**This tutorial will cover**

* Setting up a PySpark session
* Comparing PySpark to Pandas
* Some basic PySpark functions

In [50]:
# Since the Docker container already contains PySpark preinstalled, there is no need to install it here.
# Prefix shell commands with an exclamation mark.
# !pip install pyspark

In [51]:
# If the package has been installed properly, then an import will NOT throw an error.
import pyspark

In [52]:
# How to read data with Pandas.
import pandas as pd
df = pd.read_csv("test1.csv")
df

Unnamed: 0,Name,Age
0,Steve,30
1,Bill,31
2,John,32


In [53]:
# Now I will show you how to read data with PySpark.
# Before you can read data with PySpark you need to start a Spark session first.
from pyspark.sql import SparkSession

In [54]:
# Set a name for the applicaton and create a SparkSession. If a SparkSession already exists, then getOrCreate() will retrieve it.
spark = SparkSession.builder.appName("Practice").getOrCreate()

In [55]:
spark

In [56]:
# Read a dataset and return a DataFrameReader, which is an interface to read data from external data sources into a DataFrame.
df_pyspark_no_header = spark.read.csv("test1.csv")

# Tip: you can type `spark.read.` and press the Tab key to see a list of possible read methods.

In [57]:
# View the DataFrameReader. 
df_pyspark_no_header

DataFrame[_c0: string, _c1: string]

In [58]:
# View the entire dataset as a dataframe.
df_pyspark_no_header.show()

+-----+----+
|  _c0| _c1|
+-----+----+
| Name| Age|
|Steve|  30|
| Bill|  31|
| John|  32|
+-----+----+



That dataframe is fine, but we would like to use the first row as the header. This is how we do that:

In [59]:
# Use the option("header", "true") method.
df_pyspark = spark.read.option("header", "true").csv("test1.csv")
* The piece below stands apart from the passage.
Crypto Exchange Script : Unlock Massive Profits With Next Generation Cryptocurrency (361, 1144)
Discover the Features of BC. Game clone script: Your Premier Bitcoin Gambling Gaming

# Tip: You can right-click on any word in the chain above and select "Show Contextual Help" (or press Ctrl+I) to view some code hints and tips.

In [60]:
df_pyspark.show()

+-----+----+
| Name| Age|
+-----+----+
|Steve|  30|
| Bill|  31|
| John|  32|
+-----+----+



In [61]:
# You can also view the type of df_pyspark.
type(df_pyspark)

pyspark.sql.dataframe.DataFrame

Let's compare that to the Pandas dataframe.

In [62]:
type(df)

pandas.core.frame.DataFrame

You can see that both the PySpark DataFrame and the Pandas DataFrame are DataFrames. You will also see that Pandas and PySpark DataFrames share some similar API features.

In [63]:
df_pyspark.head(3)

[Row(Name='Steve',  Age=' 30'),
 Row(Name='Bill',  Age=' 31'),
 Row(Name='John',  Age=' 32')]

In [64]:
# Show only the first two rows instead of the entire dataset.
df_pyspark.show(2)

+-----+----+
| Name| Age|
+-----+----+
|Steve|  30|
| Bill|  31|
+-----+----+
only showing top 2 rows



In [65]:
# View the DataFramew's schema in tree format.
df_pyspark.printSchema()

root
 |-- Name: string (nullable = true)
 |--  Age: string (nullable = true)